Thursday, March 11, 2010

Long Beach Port Roundup: Top Exec Departs, Park Named for ILWU Leader

After serving just under a year as one of the top executives at the Port of Long Beach, managing director of trade relations and port operations Alex Cherin has announced he will leave the port to form his own law firm. His last day at the port is Friday.

Cherin joined the port in November 2007 as the Executive Officer to the Board of Harbor Commissioners and was appointed to his current position in April 2009. Cherin moved to the port from City Hall, where he served as Assistant City Auditor. Prior to joining the city in May 2006, Cherin practiced trade and maritime law for more than a decade.

In his managing director role, Cherin oversaw the Port's Trade Relations and Port Operations Bureau, which includes the Communications, Trade Relations, Security and Maintenance Divisions. 

Cherin has said he is unsure of what type of law he will practice, but he hopes to open his firm's doors in Long Beach within the next several months.

In other Port of Long Beach news, city and International Longshore and Warehouse Union officials gathered last week to rechristen the Queen Mary Events Park – located on port property adjacent to the RMS Queen Mary attraction – to the Harry Bridges Memorial Park in honor of the legendary ILWU leader. Bridges, a founder of the dockers' union in the 1930s who went on to lead the union for nearly 40 years, helped transform the numerous disjointed maritime unions on the West Coast into one of the most powerful blue-collar unions in the United States.

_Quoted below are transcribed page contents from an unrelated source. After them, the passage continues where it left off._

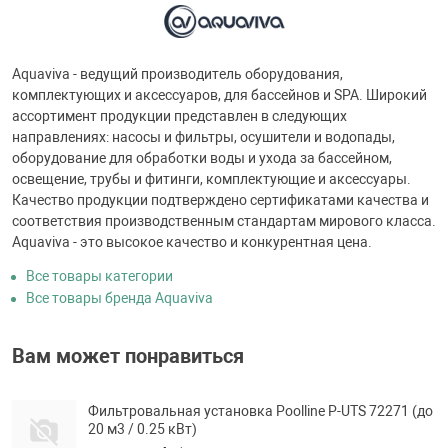
Aquaviva - ведущий производитель оборудования,
комплектующих и аксессуаров, для бассейнов и SPA. Широкий
ассортимент продукции представлен в следующих
направлениях: насосы и фильтры, осушители и водопады,
оборудование для обработки воды и ухода за бассейном,
освещение, трубы и фитинги, комплектующие и аксессуары.
Качество продукции подтверждено сертификатами качества и
соответствия производственным стандартам мирового класса.
Aquaviva - это высокое качество и конкурентная цена.
Все товары категории
Все товары бренда Aquaviva
Вам может понравиться
Фильтровальная установка Poolline P-UTS 72271 (до
20 м3 / 0.25 кВт)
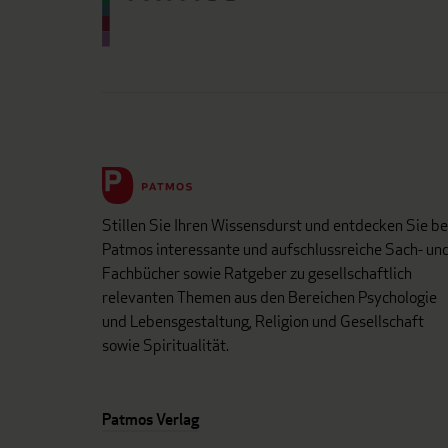
Stillen Sie Ihren Wissensdurst und entdecken Sie be
Patmos interessante und aufschlussreiche Sach- un
Fachbücher sowie Ratgeber zu gesellschaftlich
relevanten Themen aus den Bereichen Psychologie
und Lebensgestaltung, Religion und Gesellschaft
sowie Spiritualität.
Patmos Verlag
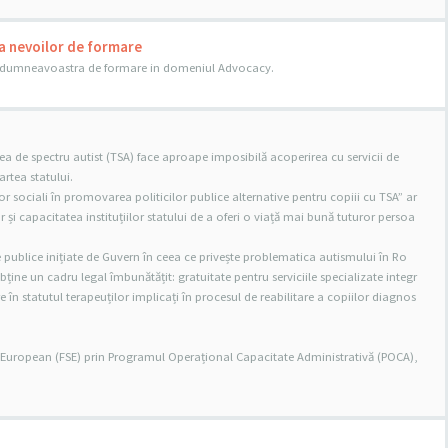
a nevoilor de formare
le dumneavoastra de formare in domeniul Advocacy.
a de spectru autist (TSA) face aproape imposibilă acoperirea cu servicii de
partea statului.
lor sociali în promovarea politicilor publice alternative pentru copiii cu TSA” ar
i capacitatea instituțiilor statului de a oferi o viață mai bună tuturor persoa
e publice inițiate de Guvern în ceea ce privește problematica autismului în Ro
obține un cadru legal îmbunătățit: gratuitate pentru serviciile specializate integr
e în statutul terapeuților implicați în procesul de reabilitare a copiilor diagnos
l European (FSE) prin Programul Operațional Capacitate Administrativă (POCA),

Also in Port of Long Beach news, it was revealed this week that the same federal district judge who approved a settlement between the port and the American Trucking Associations over the port's Clean Truck Program will hear a challenge seeking to invalidate the settlement. The challenge was brought by the Long Beach Coalition for Good Jobs and a Healthy Economy who have referred to the port/ATA agreement as a "backroom" deal.

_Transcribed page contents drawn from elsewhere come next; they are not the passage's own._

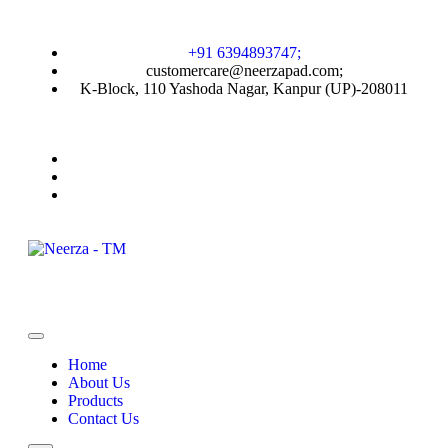
+91 6394893747;
customercare@neerzapad.com;
K-Block, 110 Yashoda Nagar, Kanpur (UP)-208011
Home
About Us
Products
Contact Us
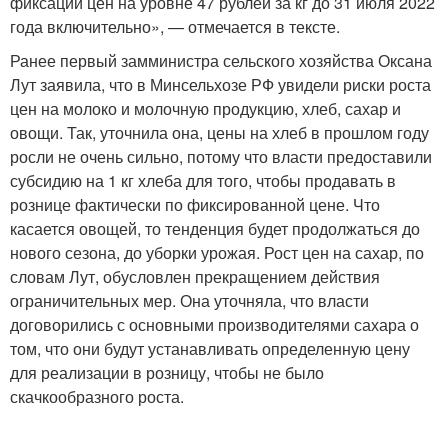
фиксации цен на уровне 47 рублей за кг до 31 июля 2022
года включительно», — отмечается в тексте.
Ранее первый замминистра сельского хозяйства Оксана
Лут заявила, что в Минсельхозе РФ увидели риски роста
цен на молоко и молочную продукцию, хлеб, сахар и
овощи. Так, уточнила она, цены на хлеб в прошлом году
росли не очень сильно, потому что власти предоставили
субсидию на 1 кг хлеба для того, чтобы продавать в
рознице фактически по фиксированной цене. Что
касается овощей, то тенденция будет продолжаться до
нового сезона, до уборки урожая. Рост цен на сахар, по
словам Лут, обусловлен прекращением действия
ограничительных мер. Она уточняла, что власти
договорились с основными производителями сахара о
том, что они будут устанавливать определенную цену
для реализации в розницу, чтобы не было
скачкообразного роста.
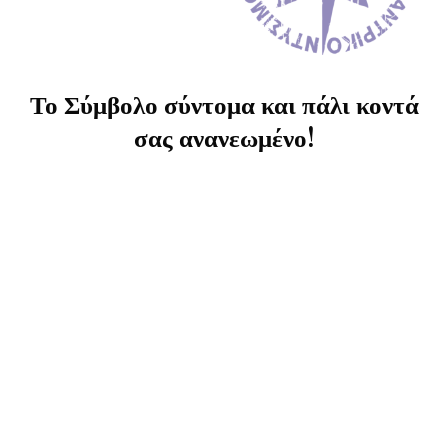
Το Σύμβολο σύντομα και πάλι κοντά
σας ανανεωμένο!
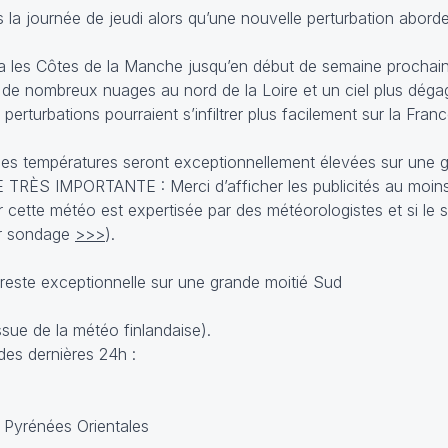
 la journée de jeudi alors qu’une nouvelle perturbation aborde
ra les Côtes de la Manche jusqu’en début de semaine prochaine
ec de nombreux nuages au nord de la Loire et un ciel plus déga
perturbations pourraient s’infiltrer plus facilement sur la Franc
aut les températures seront exceptionnellement élevées sur une
 TRÈS IMPORTANTE : Merci d’afficher les publicités au moins 
cette météo est expertisée par des météorologistes et si le sit
ir sondage
>>>
).
sue de la météo finlandaise).
des dernières 24h :
 Pyrénées Orientales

The court approved agreement, which removed the port from ongoing ATA litigation against the Southern California ports' Clean Truck Program, allowed the port to move forward with environmental aspects of the truck program but eliminated certain portions of the program objected to and challenged in court by the ATA. The neighboring Port of Los Angeles is still fighting the ATA in court over its version of the Clean Truck Program, a case which heads to the courtroom in April.